Europe

L’épée de Damoclès devient de plus en plus pesante sur les scientifiques suisses

En visite à Bruxelles ce jeudi, les directeurs de l’EPFL et de l’EPFZ plaident pour la poursuite de la participation suisse à la recherche européenne au-delà de décembre 2016, en attendant une solution à l’imbroglio concernant la libre circulation avec l’Union européenne. La science suisse a été la première victime du « oui » à l’initiative « Non à l’immigration de masse » le 9 février 2014

La Suisse scientifique veut à tout prix éviter un deuxième coup d’arrêt dans sa collaboration avec le programme de recherche européen Horizon 2020. Le premier était intervenu peu après le 9 février 2014. Le peuple suisse avait alors accepté l’initiative populaire de l’UDC «Non à l’immigration de masse» qui limite la libre circulation des personnes, notamment des Européens en Suisse. En représailles, Bruxelles avait exclu les institutions suisses de ses programmes de recherche. Après des négociations, une participation partielle était entrée en vigueur le 15 septembre 2014. Le deuxième couperet pourrait tomber en décembre 2016 si d’ici là, la Confédération n’a pas signé le protocole reconnaissant la Croatie comme un pays à part entière de l’UE ou si elle n’a pas trouvé un terrain d’entente sur la libre circulation. La Suisse sera alors reléguée au statut de pays tiers.

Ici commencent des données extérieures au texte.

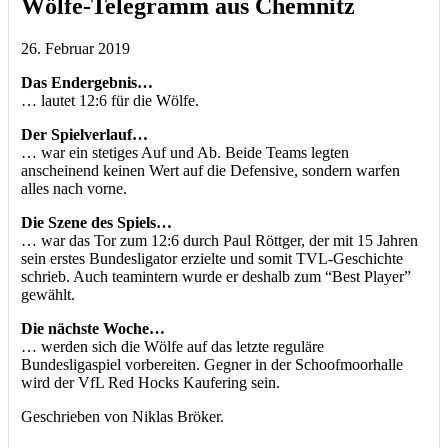
Wölfe-Telegramm aus Chemnitz
26. Februar 2019
Das Endergebnis…
… lautet 12:6 für die Wölfe.
Der Spielverlauf…
… war ein stetiges Auf und Ab. Beide Teams legten
anscheinend keinen Wert auf die Defensive, sondern warfen
alles nach vorne.
Die Szene des Spiels…
… war das Tor zum 12:6 durch Paul Röttger, der mit 15 Jahren
sein erstes Bundesligator erzielte und somit TVL-Geschichte
schrieb. Auch teamintern wurde er deshalb zum “Best Player”
gewählt.
Die nächste Woche…
… werden sich die Wölfe auf das letzte reguläre
Bundesligaspiel vorbereiten. Gegner in der Schoofmoorhalle
wird der VfL Red Hocks Kaufering sein.
Geschrieben von Niklas Bröker.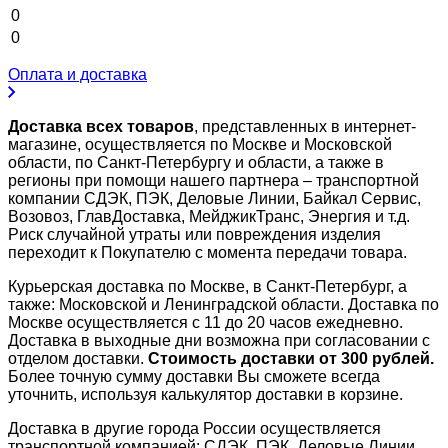
0
0
Оплата и доставка
Доставка всех товаров
, представленных в интернет-
магазине, осуществляется по Москве и Московской
области, по Санкт-Петербургу и области, а также в
регионы при помощи нашего партнера – транспортной
компании СДЭК, ПЭК, Деловые Линии, Байкал Сервис,
Возовоз, ГлавДоставка, МейджикТранс, Энергия и т.д.
Риск случайной утраты или повреждения изделия
переходит к Покупателю с момента передачи товара.
Курьерская доставка по Москве, в Санкт-Петербург, а
также: Московской и Ленинградской области. Доставка по
Москве осуществляется с 11 до 20 часов ежедневно.
Доставка в выходные дни возможна при согласовании с
отделом доставки.
Стоимость доставки от 300 рублей.
Более точную сумму доставки Вы сможете всегда
уточнить, используя калькулятор доставки в корзине.
Доставка в другие города России осуществляется
транспортной компанией: СДЭК, ПЭК, Деловые Линии,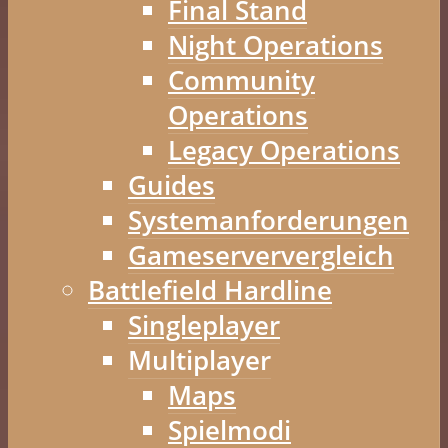
Final Stand
Night Operations
Community
Operations
Legacy Operations
Guides
Systemanforderungen
Gameserververgleich
Battlefield Hardline
Singleplayer
Multiplayer
Maps
Spielmodi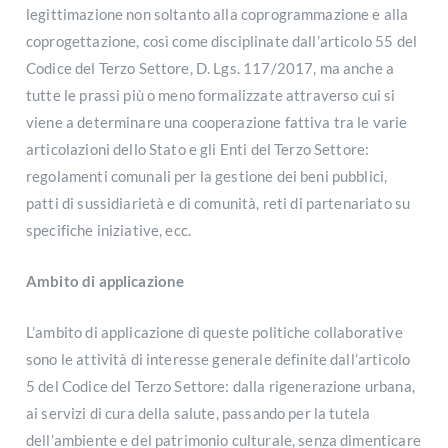
legittimazione non soltanto alla coprogrammazione e alla
coprogettazione, così come disciplinate dall’articolo 55 del
Codice del Terzo Settore, D. Lgs. 117/2017, ma anche a
tutte le prassi più o meno formalizzate attraverso cui si
viene a determinare una cooperazione fattiva tra le varie
articolazioni dello Stato e gli Enti del Terzo Settore:
regolamenti comunali per la gestione dei beni pubblici,
patti di sussidiarietà e di comunità, reti di partenariato su
specifiche iniziative, ecc.
Ambito di applicazione
L’ambito di applicazione di queste politiche collaborative
sono le attività di interesse generale definite dall’articolo
5 del Codice del Terzo Settore: dalla rigenerazione urbana,
ai servizi di cura della salute, passando per la tutela
dell’ambiente e del patrimonio culturale, senza dimenticare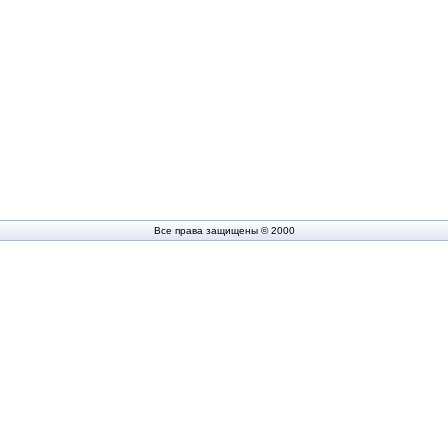
Все права защищены © 2000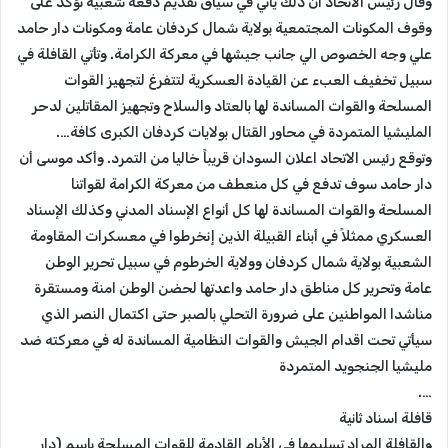
وقال رئيس الاتحاد ان ذلك يأتي في سياق تقديم دفعة شعبية تؤكد على
وقوف المكونات المجتمعية بولاية شمال كردفان عامة ومكونات دار حامد
علي وجه الخصوص الي جانب جيشها في معركة الكرامة. وتأتي القافلة في
سبيل تخفيف العبء عن القيادة العسكرية لتتفرغ لتجهيز القوات
المسلحة والقوات المساندة لها بالعتاد والسلاح وتجهيز المقاتلين لدحر
المليشيا المتمردة في محاور القتال بولايات كردفان الكبرى كافة….
وتوقع رئيس الاتحاد اعلان السودان قريباً خاليا من التمرد. وأكد موسى أن
دار حامد سوف تدفع في كل منعطف من معركة الكرامة لقواتنا
المسلحة والقوات المساندة لها كل أنواع الإسناد المدني وكذلك الإسناد
العسكري ممثلاً في أبناء القبيلة الذين إنخرطوا في معسكرات المقاومة
الشعبية بولاية شمال كردفان وولاية الخرطوم في سبيل تحرير الوطن
عامة وتحرير كل مناطق دار حامد واعدتها لحضن الوطن امنة ومستقرة
مناشدا المواطنين على ضرورة التحلي بالصبر حتى اكتمال النصر الذي
سيأتي تحت اقدام الجيش والقوات النظامية المساندة له في معركته ضد
مليشيا الجنجويد المتمردة
….
قافلة اسناد ثانية
والقافلة المراد تسليمها في الأيام القادمة للقوات المسلحة بإسم (دار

L’Ecole polytechnique fédérale de Lausanne, l’EPFL, et son éponyme zurichois, l’EPFZ, les deux institutions les plus intégrées à la recherche européenne, veulent dès maintenant prévenir une exclusion totale, ce qui serait pour elles un scénario catastrophe. C’est dans ce contexte que le directeur de l’EPFL Patrick Aebischer et son homologue de l’EPFZ Lino Guzzella se sont rendus à Bruxelles ces mercredi et jeudi pour faire part de leur préoccupation. Ils ont été reçus notamment par Carlos Meodas, commissaire chargé de la Recherche, des Sciences et de l’Innovation et Tibor Navracsics responsable de l’Education, la Formation et la Culture. «Les rencontres se sont déroulées dans une très bonne ambiance et nos interlocuteurs comprennent notre situation, a déclaré le chef de l’EPFL. Ils reconnaissent aussi la valeur de la recherche suisse et sa contribution à la recherche européenne.» Et d’ajouter: «Le commissaire Meodas se ferait même l’avocat de la Suisse dans ce dossier».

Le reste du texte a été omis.